(Stored items)
#####
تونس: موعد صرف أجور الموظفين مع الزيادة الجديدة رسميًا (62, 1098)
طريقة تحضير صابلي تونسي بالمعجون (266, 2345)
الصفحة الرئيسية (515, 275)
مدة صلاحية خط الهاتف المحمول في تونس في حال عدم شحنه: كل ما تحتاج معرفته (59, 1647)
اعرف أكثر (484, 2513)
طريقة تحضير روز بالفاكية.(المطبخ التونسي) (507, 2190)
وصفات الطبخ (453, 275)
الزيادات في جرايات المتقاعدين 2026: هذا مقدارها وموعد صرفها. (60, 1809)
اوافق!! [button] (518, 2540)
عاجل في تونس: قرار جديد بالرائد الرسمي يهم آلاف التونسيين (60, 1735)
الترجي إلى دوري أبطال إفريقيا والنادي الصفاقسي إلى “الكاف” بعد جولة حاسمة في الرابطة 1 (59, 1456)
#####
* _Task directions_
Copy, without any change, the run of lines from the one with "الزيادات في جرايات" through the end of the entries above.

* _Finished task_
الزيادات في جرايات المتقاعدين 2026: هذا مقدارها وموعد صرفها. (60, 1809)
اوافق!! [button] (518, 2540)
عاجل في تونس: قرار جديد بالرائد الرسمي يهم آلاف التونسيين (60, 1735)
الترجي إلى دوري أبطال إفريقيا والنادي الصفاقسي إلى “الكاف” بعد جولة حاسمة في الرابطة 1 (59, 1456)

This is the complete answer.